*** Opening INPUT ***

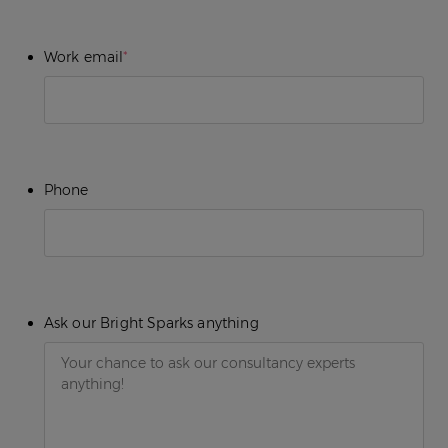
Work email
*
Phone
Ask our Bright Sparks anything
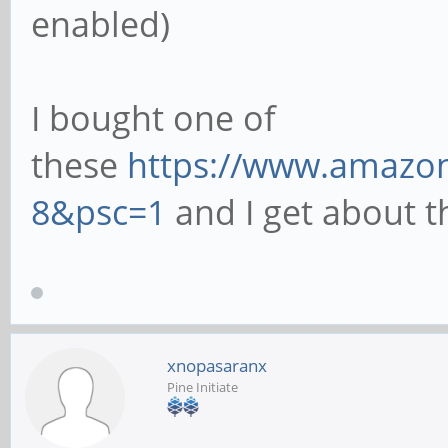
enabled)
I bought one of
these
https://www.amazon
8&psc=1
and I get about th
xnopasaranx
Pine Initiate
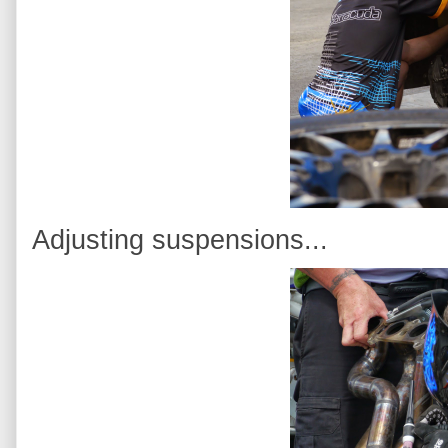
Adjusting suspensions...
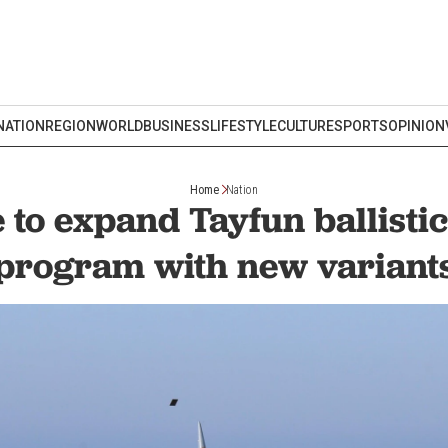
NATION
REGION
WORLD
BUSINESS
LIFESTYLE
CULTURE
SPORTS
OPINION
Home
Nation
 to expand Tayfun ballistic
program with new variant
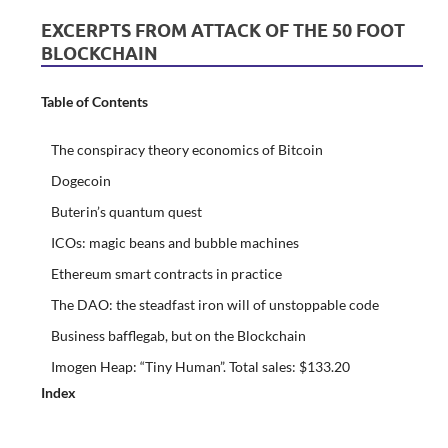
EXCERPTS FROM ATTACK OF THE 50 FOOT
BLOCKCHAIN
Table of Contents
The conspiracy theory economics of Bitcoin
Dogecoin
Buterin’s quantum quest
ICOs: magic beans and bubble machines
Ethereum smart contracts in practice
The DAO: the steadfast iron will of unstoppable code
Business bafflegab, but on the Blockchain
Imogen Heap: “Tiny Human”. Total sales: $133.20
Index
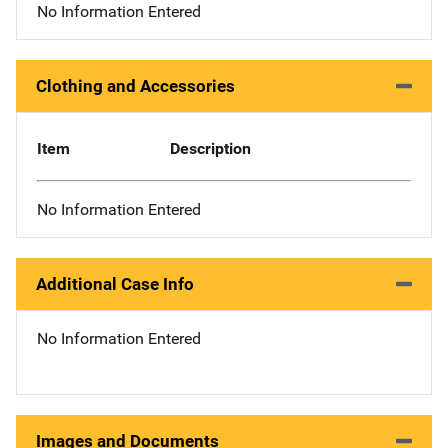
No Information Entered
Clothing and Accessories
Item
Description
No Information Entered
Additional Case Info
No Information Entered
Images and Documents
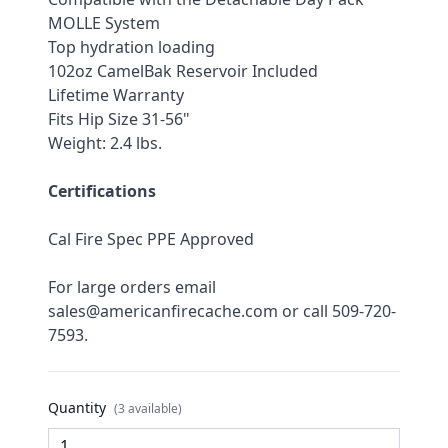
MOLLE System
Top hydration loading
102oz CamelBak Reservoir Included
Lifetime Warranty
Fits Hip Size 31-56"
Weight: 2.4 lbs.
Certifications
Cal Fire Spec PPE Approved
For large orders email 
sales@americanfirecache.com or call 509-720-
7593.
Quantity
(3 available)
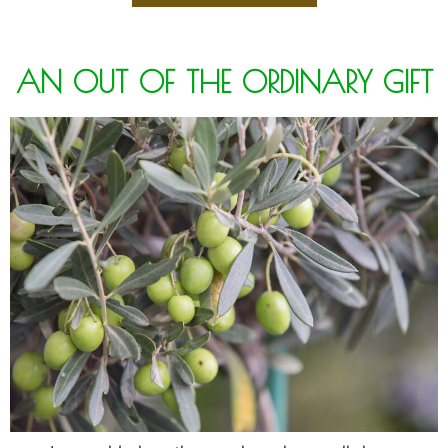
AN OUT OF THE ORDINARY GIFT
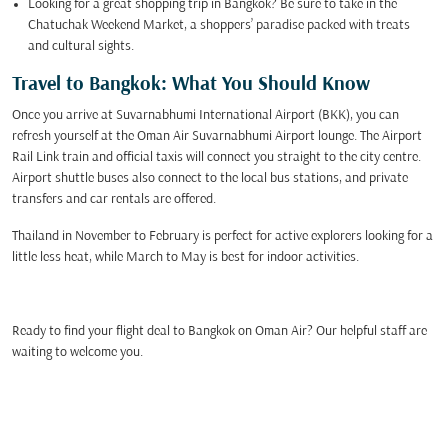
Looking for a great shopping trip in Bangkok? Be sure to take in the
Chatuchak Weekend Market, a shoppers’ paradise packed with treats
and cultural sights.
Travel to Bangkok: What You Should Know
Once you arrive at Suvarnabhumi International Airport (BKK), you can
refresh yourself at the Oman Air Suvarnabhumi Airport lounge. The Airport
Rail Link train and official taxis will connect you straight to the city centre.
Airport shuttle buses also connect to the local bus stations, and private
transfers and car rentals are offered.
Thailand in November to February is perfect for active explorers looking for a
little less heat, while March to May is best for indoor activities.
Ready to find your flight deal to Bangkok on Oman Air? Our helpful staff are
waiting to welcome you.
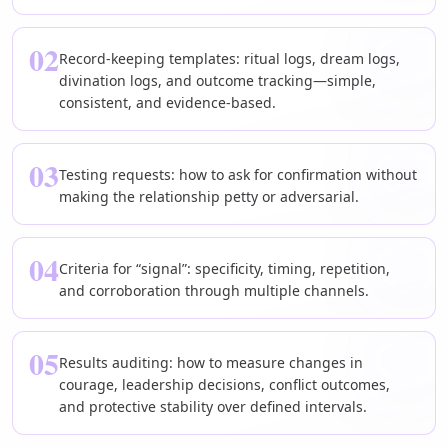
02
Record-keeping templates: ritual logs, dream logs,
divination logs, and outcome tracking—simple,
consistent, and evidence-based.
03
Testing requests: how to ask for confirmation without
making the relationship petty or adversarial.
04
Criteria for “signal”: specificity, timing, repetition,
and corroboration through multiple channels.
05
Results auditing: how to measure changes in
courage, leadership decisions, conflict outcomes,
and protective stability over defined intervals.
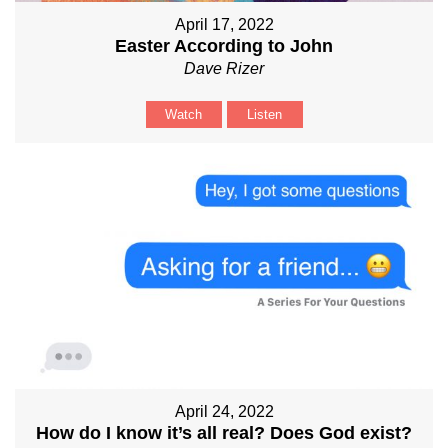
April 17, 2022
Easter According to John
Dave Rizer
Watch
Listen
April 24, 2022
How do I know it’s all real? Does God exist?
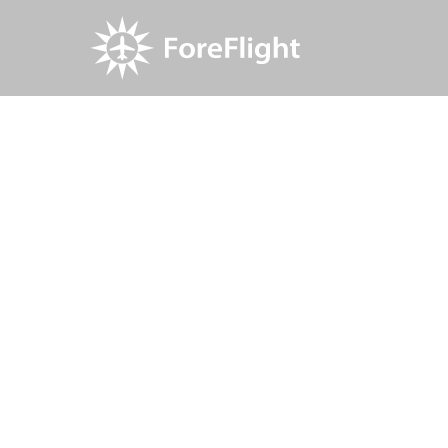
Resource Center
Blog
Find and update fuel
Find and up
ForeFlight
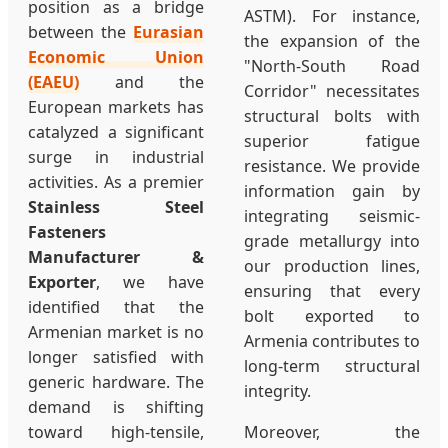
position as a bridge
ASTM). For instance,
between the
Eurasian
the expansion of the
Economic Union
"North-South Road
(EAEU)
and the
Corridor" necessitates
European markets has
structural bolts with
catalyzed a significant
superior fatigue
surge in industrial
resistance. We provide
activities. As a premier
information gain by
Stainless Steel
integrating seismic-
Fasteners
grade metallurgy into
Manufacturer &
our production lines,
Exporter
, we have
ensuring that every
identified that the
bolt exported to
Armenian market is no
Armenia contributes to
longer satisfied with
long-term structural
generic hardware. The
integrity.
demand is shifting
toward high-tensile,
Moreover, the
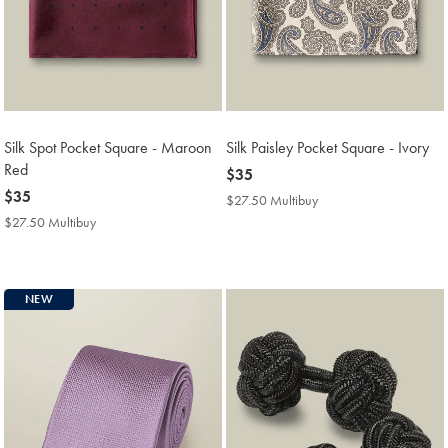
Silk Spot Pocket Square - Maroon
Silk Paisley Pocket Square - Ivory
Red
now
$35
now
$35
$35
$27.50 Multibuy
$27.50
$35
Multibuy
$27.50 Multibuy
$27.50
Price
Multibuy
Price
NEW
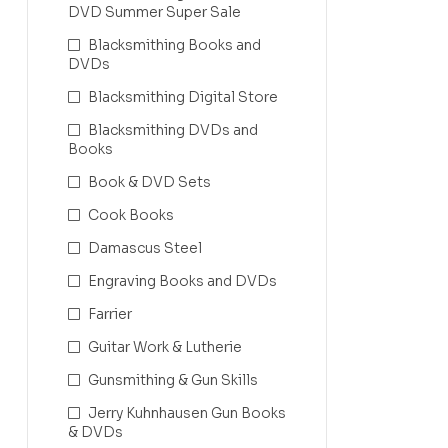
DVD Summer Super Sale
Blacksmithing Books and
DVDs
Blacksmithing Digital Store
Blacksmithing DVDs and
Books
Book & DVD Sets
Cook Books
Damascus Steel
Engraving Books and DVDs
Farrier
Guitar Work & Lutherie
Gunsmithing & Gun Skills
Jerry Kuhnhausen Gun Books
& DVDs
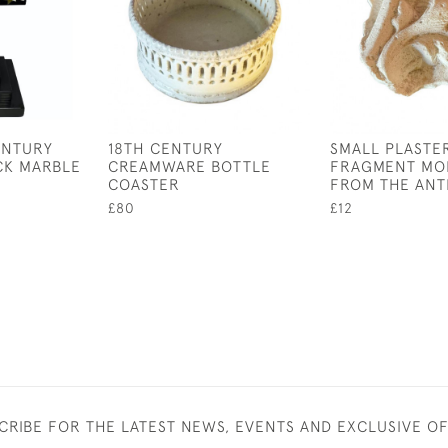
ENTURY
18TH CENTURY
SMALL PLASTE
CK MARBLE
CREAMWARE BOTTLE
FRAGMENT MO
COASTER
FROM THE ANT
£80
£12
CRIBE FOR THE LATEST NEWS, EVENTS AND EXCLUSIVE O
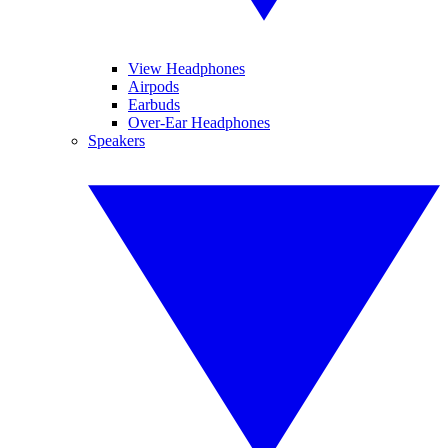
View Headphones
Airpods
Earbuds
Over-Ear Headphones
Speakers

*** Closing INPUT ***

-- WHAT YOU SHOULD DO --
If a line in the records contains the word "Blacksmithing", copy it out.

-- REPLY TO THE TASK --
Blacksmithing Books and
Blacksmithing Digital Store
Blacksmithing DVDs and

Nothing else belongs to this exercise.